Juan Lezcano

Personal information
- Full name: Juan Vicente Lezcano López
- Date of birth: 5 April 1937
- Place of birth: Asunción, Paraguay
- Date of death: 6 February 2012 (aged 74)

Senior career*
- Years: Team / Apps / (Gls)
- 1954-1960: Olimpia
- 1961-1967: Peñarol
- 1968-1969: Colón / 70 / (0)

International career
- 1957-1963: Paraguay / 26 / (0)

= Juan Lezcano =

Paraguayan footballer (1937–2012)

Juan Vicente Lezcano López (5 April 1937 – 6 February 2012) was a Paraguayan football defender.

==Career==
Lezcano started his career at Olimpia of Asunción in 1954. He was part of the historical Olimpia team coached by Aurelio González that won five Paraguayan league championships in a row, from 1956 to 1960 and reached the final of the first edition of the Copa Libertadores in 1960, where Olimpia lost against Peñarol of Uruguay.

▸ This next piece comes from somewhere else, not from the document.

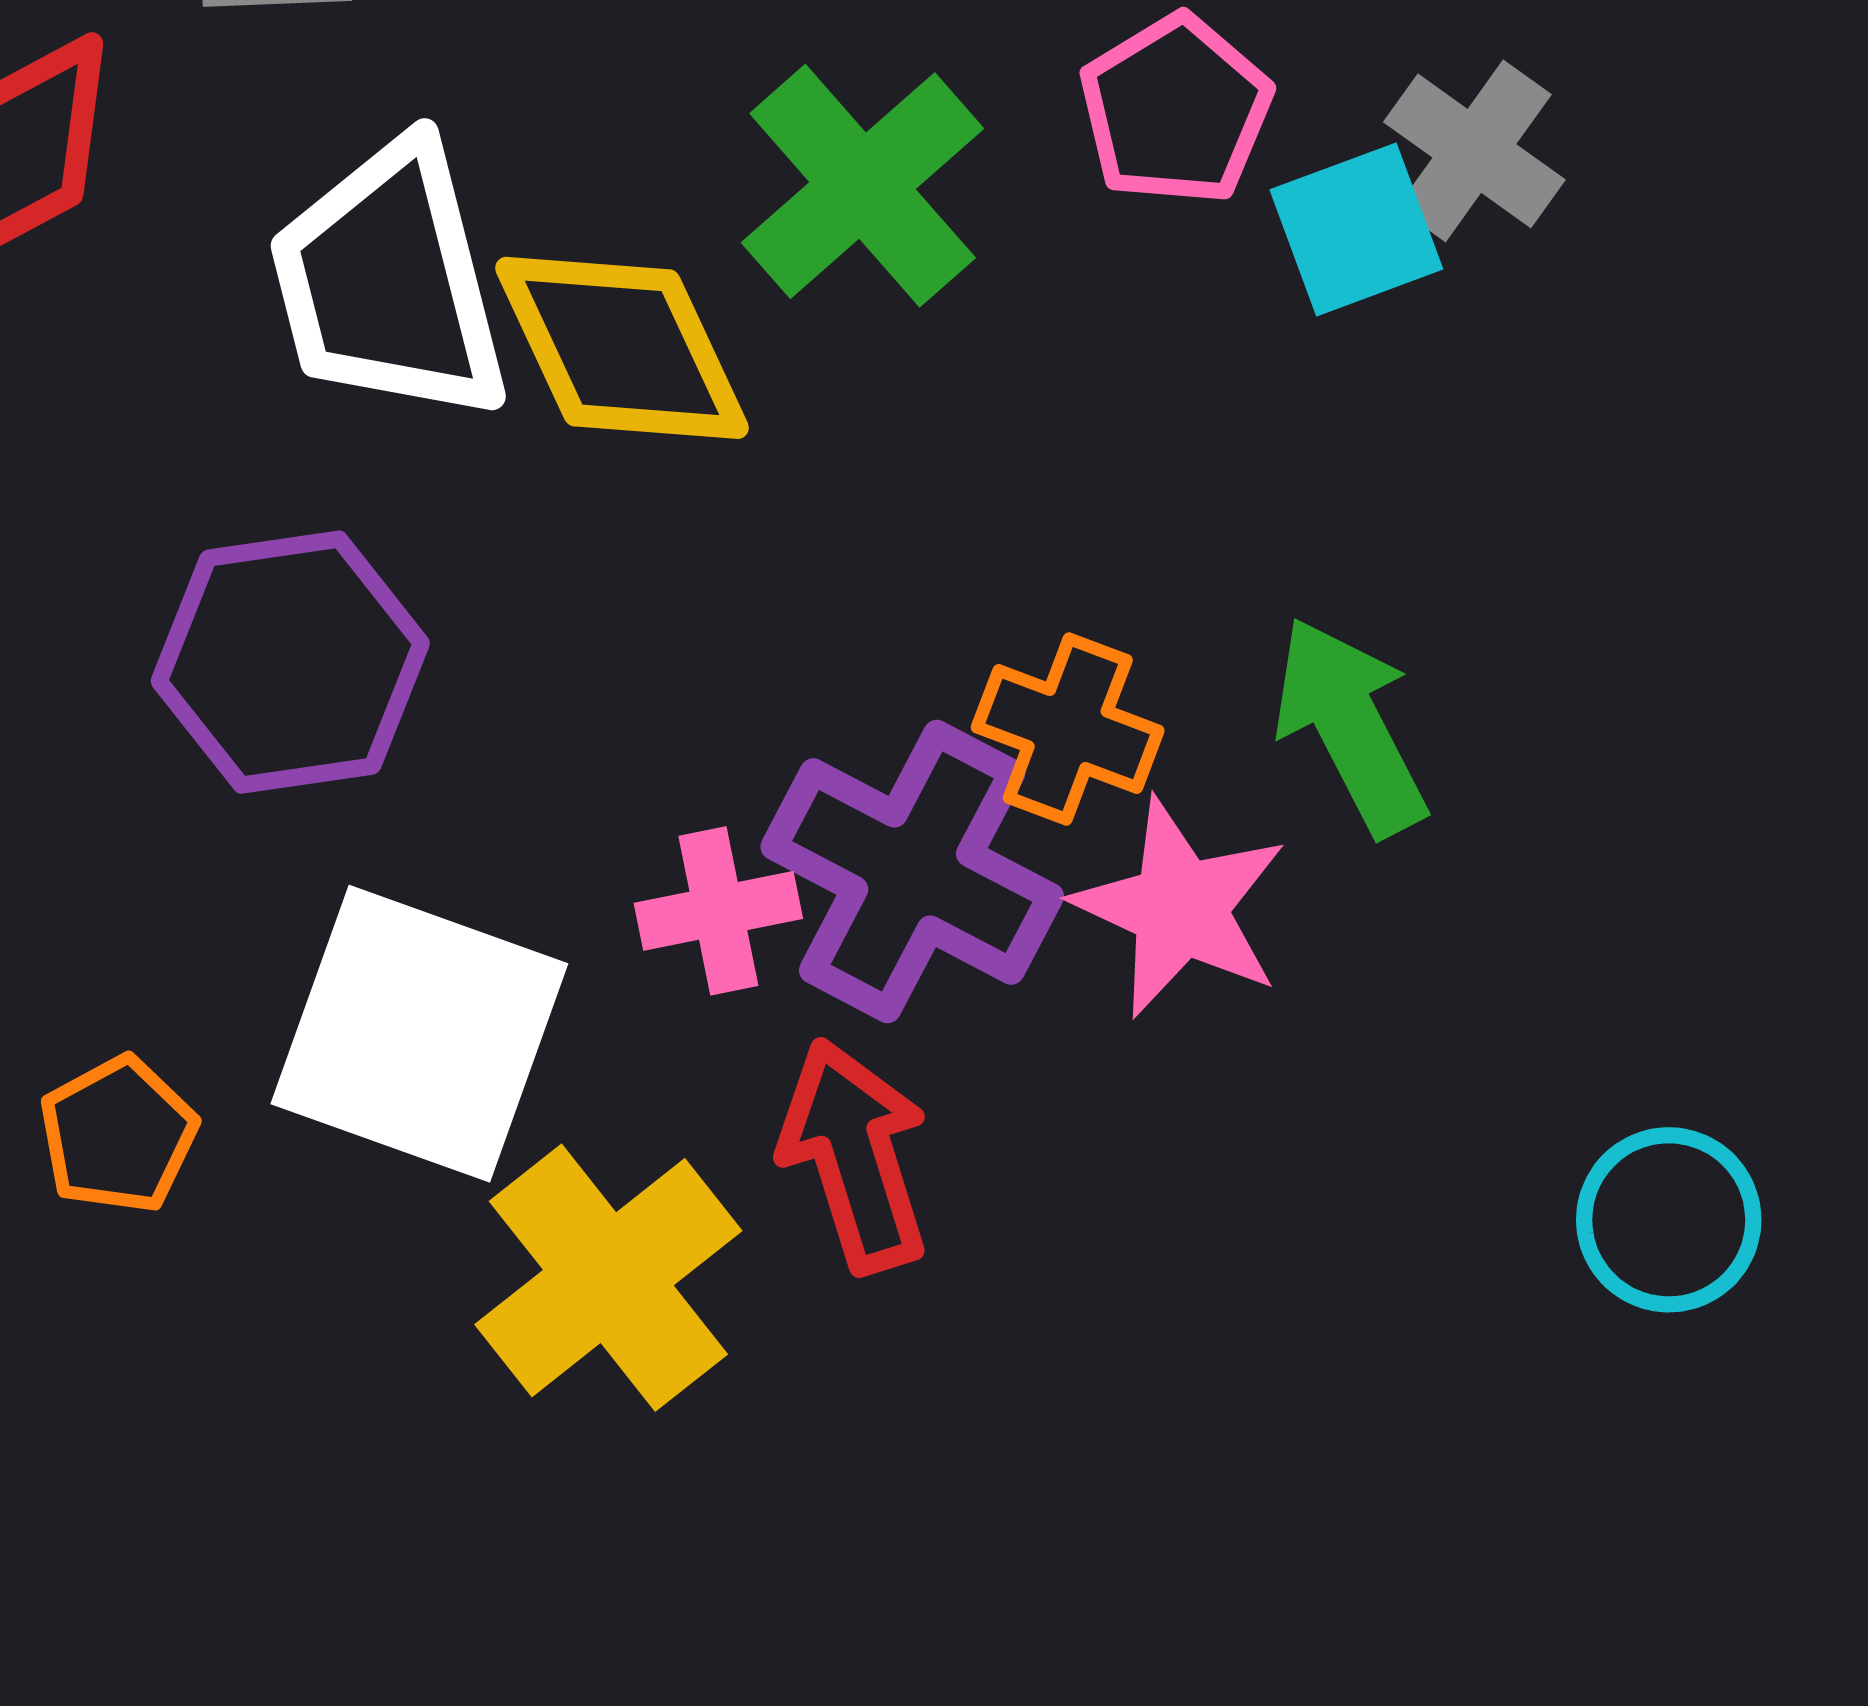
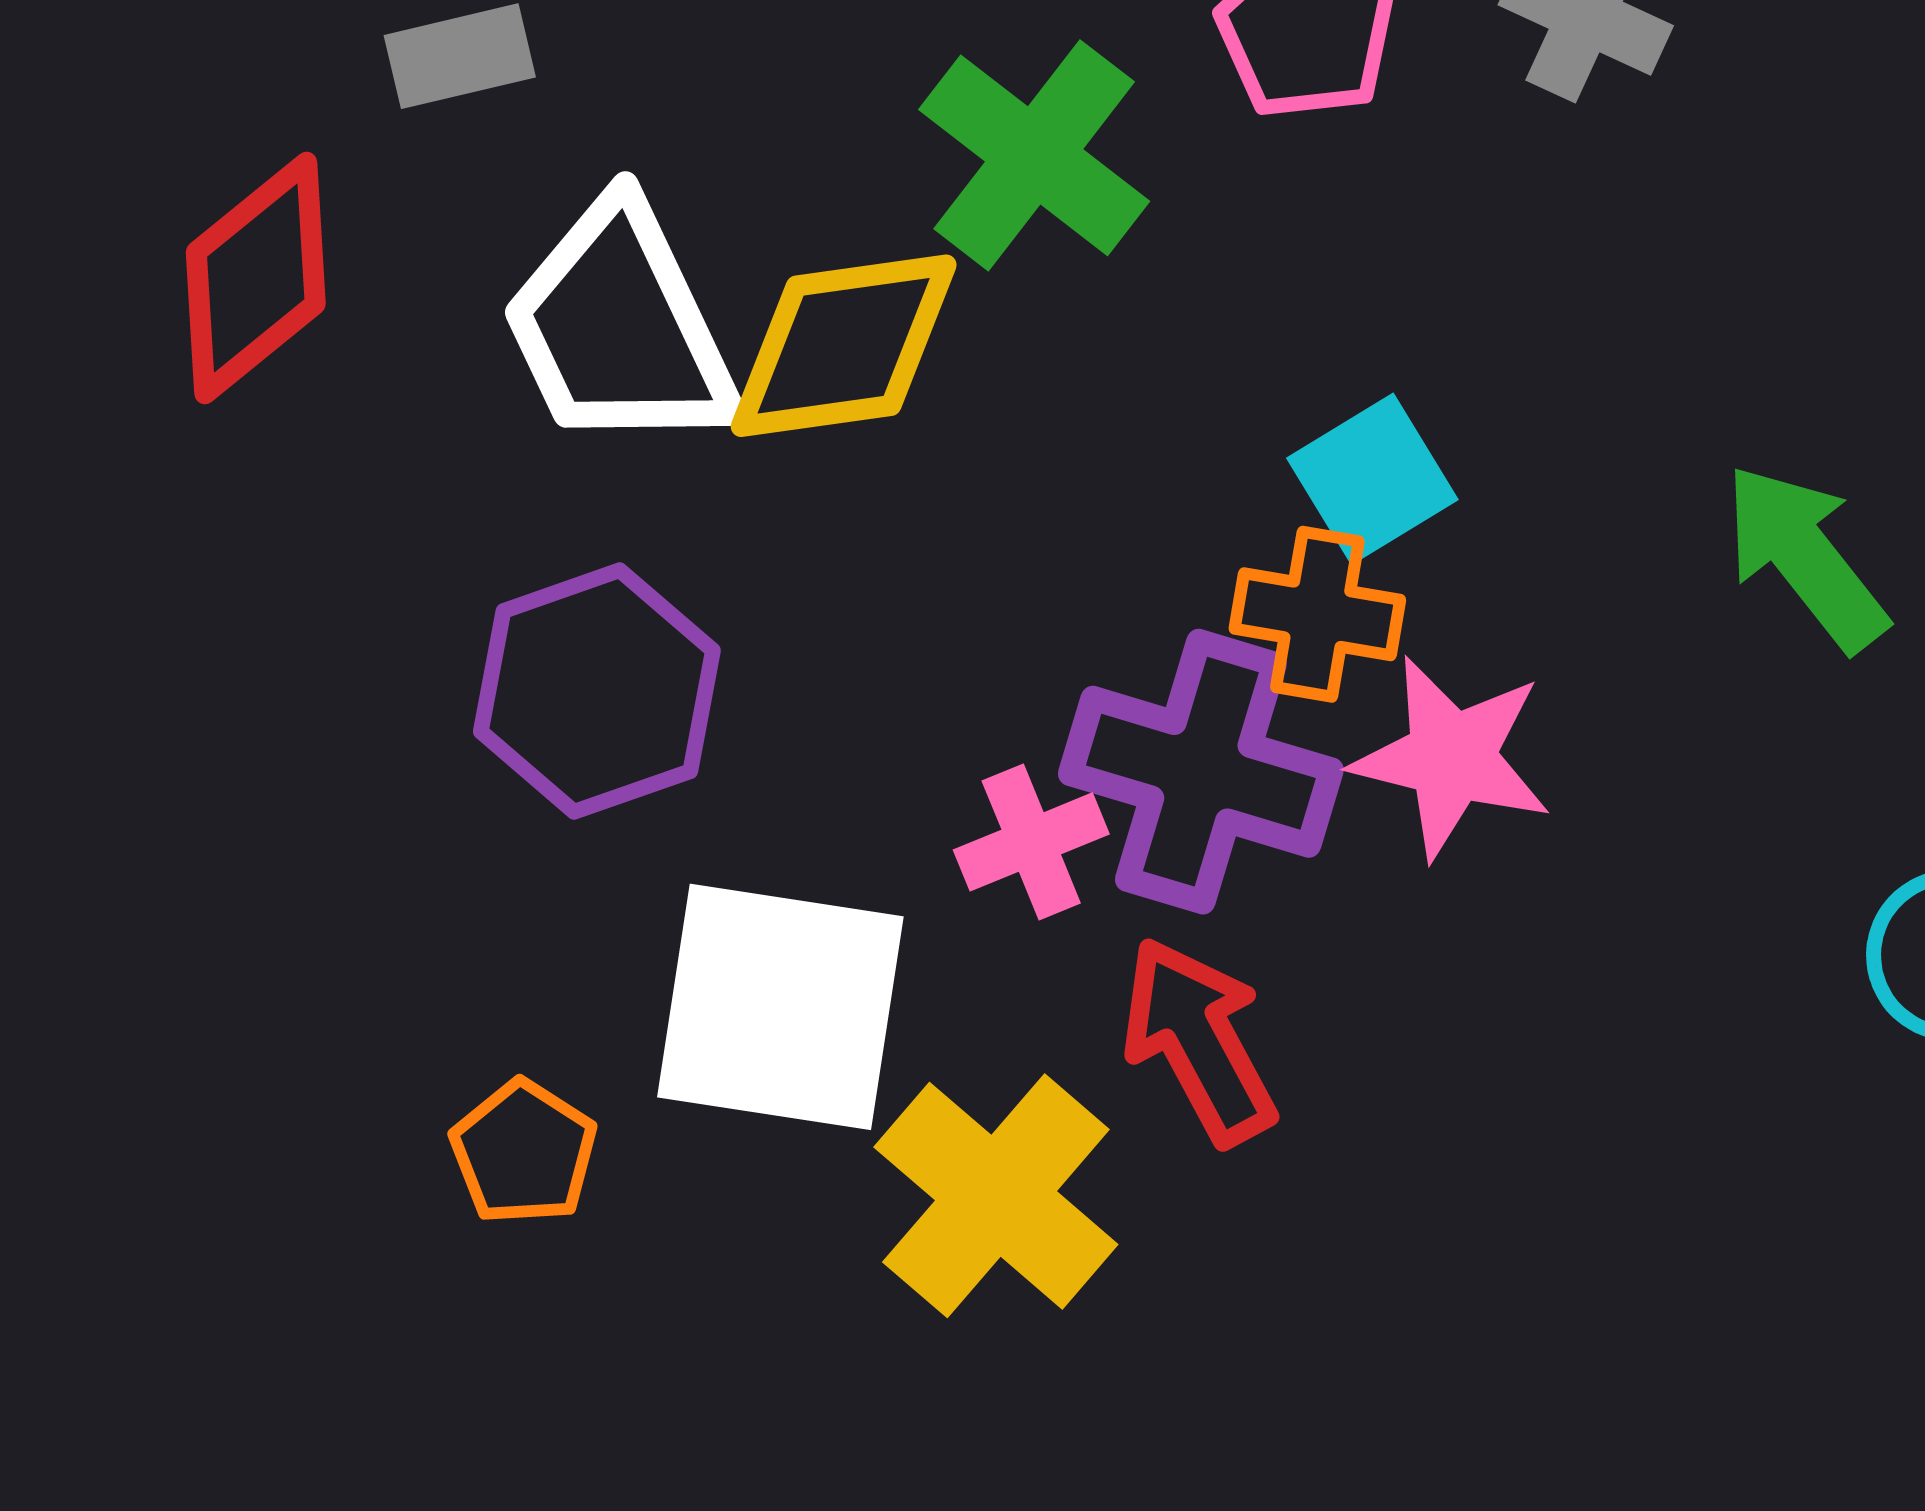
cyan square: (1356, 229) -> (1372, 479), moved
yellow diamond: (622, 348) -> (844, 346), turned -62
green arrow: (1350, 726) -> (1805, 557), moved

Soon after in 1961, Peñarol signed him and became one of the key players of the Uruguayan club along with other stars such as Alberto Spencer, Pedro Rocha and Ladislao Mazurkiewicz that helped Peñarol win several national and international championships. In 1968, he played for Colón de Santa Fe of Argentina.

Lezcano made 26 appearances for the Paraguay national football team, and was part of the squad that qualified for the 1958 World Cup tournament.

==Personal life and death==
Juan Lezcano was born in the neighbourhood of Santísima Trinidad in Asunción, Paraguay on 5 April 1937. His father, Juan Félix Lezcano, was also a Paraguayan international footballer.

Lezcano died on 6 February 2012, at the age of 74.